The workshop was attended by AMPB member organizations, including Gustavo Sánchez and Ossiel Torres from the Mexican Network of Peasant Forestry Organizations (Red MOCAF), Amalia Hernández and Erik Guillén from the Federation of Agroforestry Producers of Honduras (FEPROAH), Sergio Guzmán from the Association of Forest Communities of Petén (ACOFOP), Reynaldo Francis from the Nicaraguan Indigenous Organization YAMATA, Eloy Frank and Aricio Celso of Nation MAYAGNA, Balbino González of the General Guna Congress, Levi Sucre of the Bribri Cabécar Indigenous Network (RIBCA), Edilberto Dogirama of the General Emberá Wounaan Congress, Hori Orlando Salanic of the National Alliance of Community Forestry Organizations of Guatemala, Norvin Goff of MASTA – Honduras, as well as the entire technical team of the AMPB.
Representatives from Wildlife Conservation Society (WCS), re:wild, Forest Trends, Ford Foundation, ICCO Cooperation, Rainforest Foundation US, and PRISMA Foundation were present on behalf of the strategic allies.
Context of The LEAF Coalition program “Lowering Emissions by Accelerating Forest finance.”
On April 22, Earth Day, in the United States Climate Leaders Summit, a new initiative was announced that aims to mobilize at least US$1 billion to reward tropical countries for halting deforestation.
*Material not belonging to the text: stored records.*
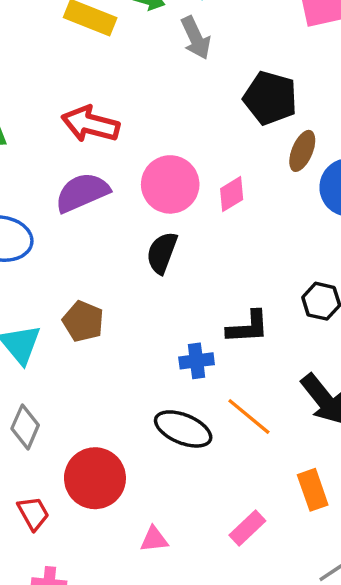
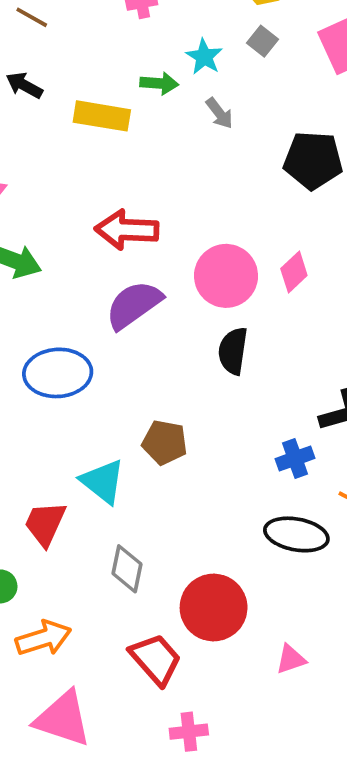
gray arrow: (196, 38) -> (219, 113), size x0.7
red trapezoid: (33, 513) -> (156, 659), size x1.4

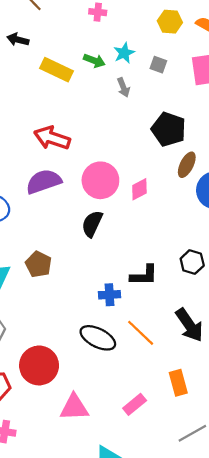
gray square: (262, 41) -> (158, 65), moved, turned -35
black arrow: (24, 85) -> (18, 40), turned -30
pink triangle: (291, 659) -> (74, 407), size x1.6

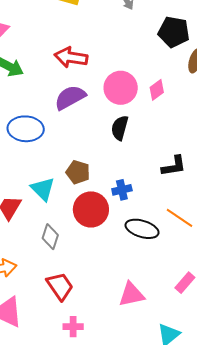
blue cross: (109, 295) -> (122, 190), moved
red circle: (39, 365) -> (91, 209), moved

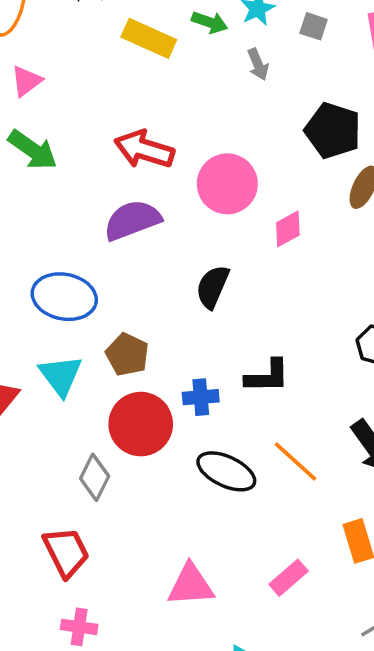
pink circle: (121, 88) -> (227, 184), moved
blue ellipse: (26, 129) -> (64, 297), moved
black L-shape: (174, 166) -> (267, 376), moved
gray diamond: (50, 237) -> (95, 477), moved

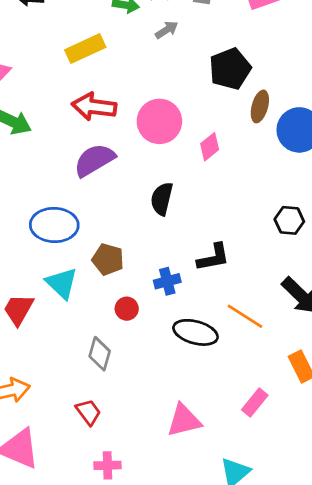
yellow rectangle: (149, 38) -> (85, 49), moved, turned -39
gray arrow: (258, 64) -> (167, 30), turned -90
black pentagon: (333, 131) -> (230, 69), turned -30
red circle: (141, 424) -> (127, 309), size x0.5
red trapezoid: (66, 552) -> (88, 412), size x0.7

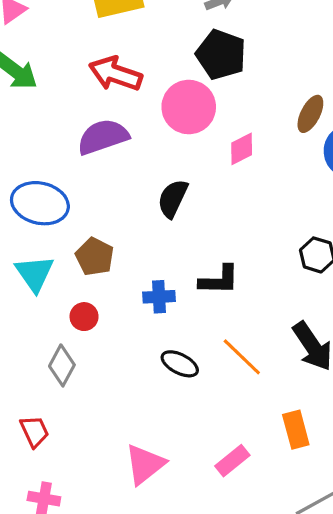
black pentagon: (230, 69) -> (221, 55), moved, turned 30
red circle: (127, 309) -> (84, 317), moved
black ellipse: (196, 332) -> (180, 364), size x0.7
pink triangle: (184, 420) -> (145, 464), turned -36

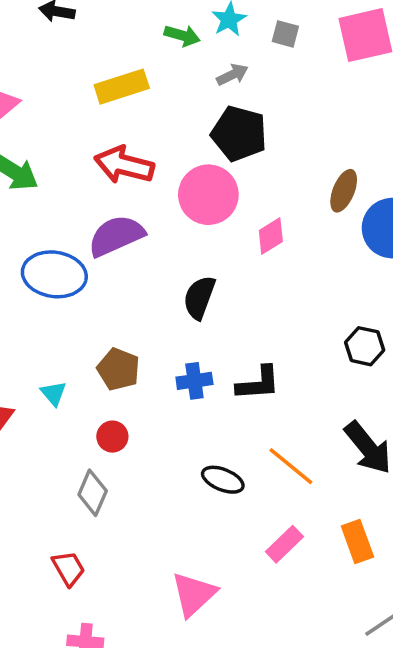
blue ellipse: (40, 203) -> (54, 274), moved
cyan triangle: (35, 273) -> (54, 393), size x0.6
blue cross: (159, 297) -> (194, 381), moved
pink rectangle: (232, 461) -> (284, 544), moved

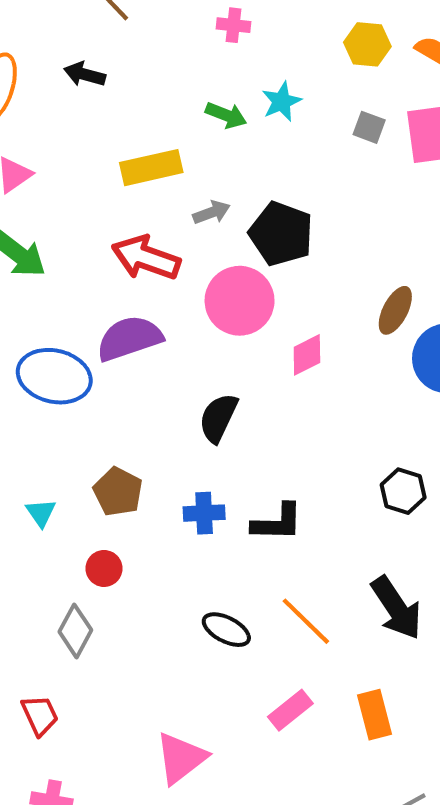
gray square: (285, 34) -> (369, 127), moved
gray arrow: (232, 75) -> (212, 212), moved

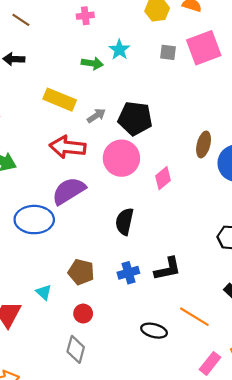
yellow rectangle: (151, 168) -> (60, 100), turned 48
pink rectangle: (290, 710) -> (210, 363), moved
The program will offer significant economic incentives to protect tropical forests by selling carbon credits to prevent deforestation. Part of the goal is to prevent developing nations from choosing between ecological integrity and economic progress.
Launched by Norway, the United Kingdom, and the United States., LEAF is a public-private partnership that includes companies such as Amazon, Airbnb, Bayer, Boston Consulting Group, GlaxoSmithKline (GSK), McKinsey, Nestlé, Salesforce, Unilever, and Emergent in the United States. The Coalition’s participants will support high-quality emissions reductions from tropical and subtropical forest countries, enabling efforts to reduce and end deforestation.
For its creators and sponsors, several features of the LEAF carbon credit model make its creation a watershed moment for climate and forests, as its proponents believe it fulfills the original ambitions of the REDD+ concept.